The IRS has taken upon itself a task no one asked it to do: regulate small, independent tax preparers. And like any federal regulation worthy of the name, its rules are byzantine, unnecessary, redundant, legally dubious, and hostile to free enterprise.
The rules require anyone who accepts payment for filling out income-tax returns to register, pay fees, take special tests, and complete annual continuing-education requirements. "Having made tax filing so complicated that most Americans need help with the forms," The Wall Street Journal tartly notes, "Washington now wants to raise the price of such counsel by regulating advisers in a way that may reduce their supply."
But not all advisers. CPAs won't have to obey the new rules. Neither will lawyers. Not just tax lawyers, mind you—any lawyers, even those who specialize in patent law or personal injury. Neither will any tax preparers who are supervised by CPAs, or "enrolled agents" at, e.g., big tax-prep companies.
That still leaves about 350,000 other people who fill out tax forms part-time—people such as Sabina Loving, a longtime accountant who opened up a tax-prep storefront in a rundown Chicagoneighborhood. Watching people like Loving with a gimlet eye might make sense if people like here were ripping customers off, or defrauding the government, left and right. But they aren't. The IRS recommends sanctions against fewer than 500 tax preparers per year, and prosecution of even fewer than that. Some of those may work for nationwide accounting firms. But even if all were independent agents, that still comes to less than two-tenths of 1 percent of all mom-and-pop tax preparers. How much further would regulation reduce that number?
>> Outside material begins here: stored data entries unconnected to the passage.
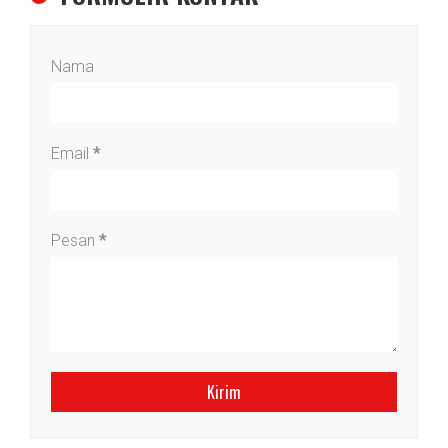
Nama
Email
*
Pesan
*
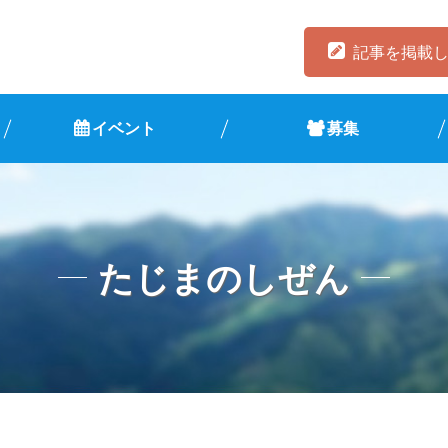
記事を掲載
イベント
募集
たじまのしぜん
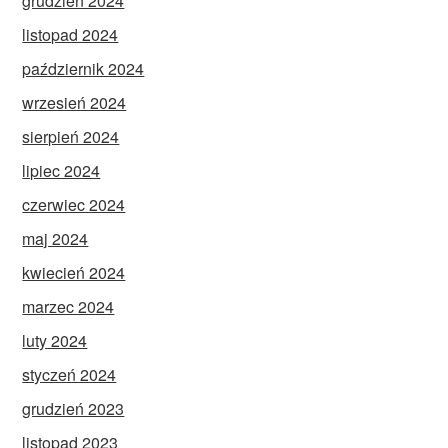
grudzień 2024
listopad 2024
październik 2024
wrzesień 2024
sierpień 2024
lipiec 2024
czerwiec 2024
maj 2024
kwiecień 2024
marzec 2024
luty 2024
styczeń 2024
grudzień 2023
listopad 2023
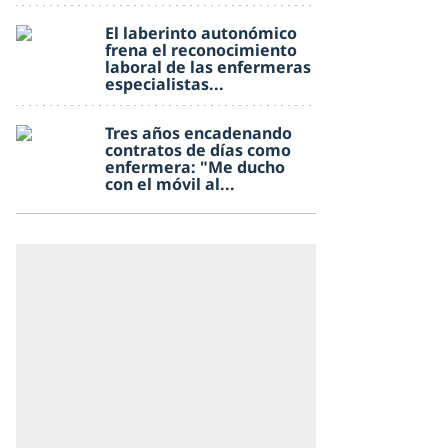
El laberinto autonómico
frena el reconocimiento
laboral de las enfermeras
especialistas...
Tres años encadenando
contratos de días como
enfermera: "Me ducho
con el móvil al...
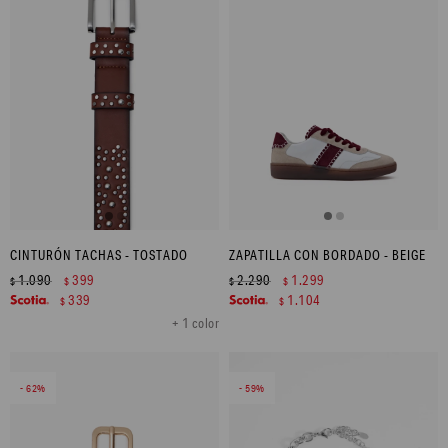
CINTURÓN TACHAS - TOSTADO
ZAPATILLA CON BORDADO - BEIGE
1.090
399
2.290
1.299
$
$
$
$
339
1.104
$
$
+ 1 color
62
59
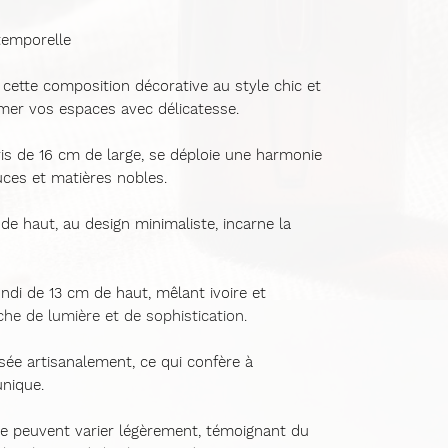
temporelle
cette composition décorative au style chic et
mer vos espaces avec délicatesse.
is de 16 cm de large
, se déploie une harmonie
uces et matières nobles.
 de haut
, au design minimaliste, incarne la
ondi de 13 cm de haut
, mêlant
ivoire et
he de lumière et de sophistication.
isée artisanalement
, ce qui confère à
unique.
ge peuvent varier légèrement
, témoignant du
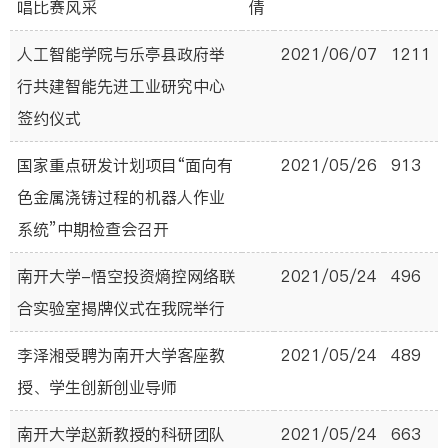
唱比赛风采
倩
人工智能学院与乐亭县政府举
2021/06/07
1211
行共建智能先进工业研究中心
签约仪式
国家重点研发计划项目“面向有
2021/05/26
913
色金属浇铸过程的机器人作业
系统”中期检查会召开
南开大学-悟空投资熵控网络联
2021/05/24
496
合实验室揭牌仪式在我院举行
李泽湘受聘为南开大学客座教
2021/05/24
489
授、学生创新创业导师
南开大学赵新教授的科研团队
2021/05/24
663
Sabina Loving has filed suit to fight the new rules. She is joined by Elmer Killian, a retired Korean War veteran in Eagle, Wisconsin, and John Gambino, a Certified Financial Planner and former equity analyst in Hoboken, N.J. None of them prepares more than 100 returns a year. They are being represented by the Arlington, Va.-based Institute for Justice.
The Institute for Justice (IJ) says the IRS has no statutory authority to impose the new licensing requirements. Instead, the agency is relying on an obscure 1884 law—i.e., one passed before the establishment of the federal income tax—concerning the representatives of people who were owed money by the federal government, not vice versa.
Of course, Congress delegates many rule-making powers to the Executive Branch, so perhaps Congress is fine with the IRS' unilateral assumption of power here. But it isn't. In 2008, Congress considered – and rejected – an amendment authorizing the IRS to regulate tax preparers. Now ask yourself: If the IRS already had the authority to regulate tax preparers, then why did Congress need to consider such an amendment?
Mark Ernst, a deputy commissioner of the IRS who had a hand in crafting the new rules, is a former CEO of H&R Block. You will be as shocked as Captain Renault to learn that big tax-prep companies—H&R Block, Jackson Hewitt, Liberty—all support the new regulations, for the same reason big tobacco companies go after roll-your-own smoke shops: It's in their interest to stifle low-cost competitors.
And while the big boys might couch their support in the usual consumer-protection language, the Swiss investment bank UBS has noted that the new IRS rules would aid H&R Block (and by implication others) by adding "barriers to entry (or continuation) for small preparers [and] provid[ing] revenue as Block may sell their continuing education and competency tests to others." As Timothy Carney, author of The Big Ripoff: How Big Business and Big Government Steal Your Money, noted a while back, the IRS regs provide further evidence that regulation often serves big corporate interests more than it serves consumers.
This might be a fairly minor matter, were it not part of (yes) a larger trend. In a 2010 paper published in the British Journal of Industrial Relations, Morris Kleiner of the University of Minnesota and and Alan Krueger of Princeton note that less than 5 percent of the U.S. workforce was required to be licensed in the 1950s. By 2000 the figure had surpassed 20 percent, and now stands just shy of 30 percent. The result: higher prices—and economic sclerosis.
"Everyone," said President Obama six months ago, "knows that small businesses are where most new jobs begin. And you know that while corporate profits have come roaring back, smaller companies haven't." Perhaps he should pause to ask himself why.